初期刃付けの状態よりは、切れ・抜け共に向上している筈ですが、物理的に鈍角だった状態よりは「欠け・潰れ」に繋がる条件には御留意の上、御使用を御願い致します。

 

 

 

 

 

 

ウォ―レントーマスのフォールディングナイフ

 

少し前に、兵庫のA様からウォ―レントーマスのフォールディングナイフを送って頂きました。先行して御依頼を頂いて居た分が有りましたので、結構な御待たせ期間を経て先日、研ぎ上がりました。所謂、タントーポイントを持つスタイルのナイフです。

作者?は確か、タクティカル系のナイフを得意とする方で、カスタムグレードの製品をリリースされて居たのでしたか。今回、御送り頂いたナイフも、凝った意匠のチタンブレードにタングステンカーバイドを蒸着した表面仕上げが為されて居るとの事。

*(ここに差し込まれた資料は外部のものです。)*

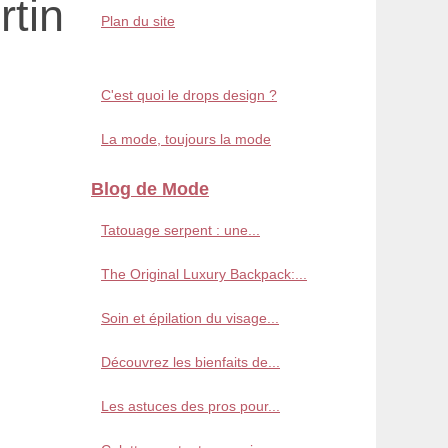
rtin
Plan du site
C'est quoi le drops design ?
La mode, toujours la mode
Blog de Mode
Tatouage serpent : une...
The Original Luxury Backpack:...
Soin et épilation du visage...
Découvrez les bienfaits de...
Les astuces des pros pour...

実用に供する人は少ないかもと認識しつつも、御手持ちの(角度調節可能な)シャープナーでの手入れと並行し、御試用だったそうですが・・・もう少し切れる様に出来ないかとの思いで御依頼に至ったとの事です。加えて、海外の方の動画かレビューで、相当に切れる状態が確認出来た事を受けての流れも。

 

 

研ぎ前の状態、右側面。顎からセカンダリーポイント(刃線の屈曲部)までの角度は、セカンダリーポイントからポイント(切っ先)までより鋭角です。ホローグラインドの厚み抜きが少ない(ホロー部分の幅が狭い)事に起因しますが、此れは刺突時の耐久性向上には資するかも知れませんが、実用道具としての実用では、刃先の切れ及び厚みの有る対象への切れ込み、双方に不利と成りますね。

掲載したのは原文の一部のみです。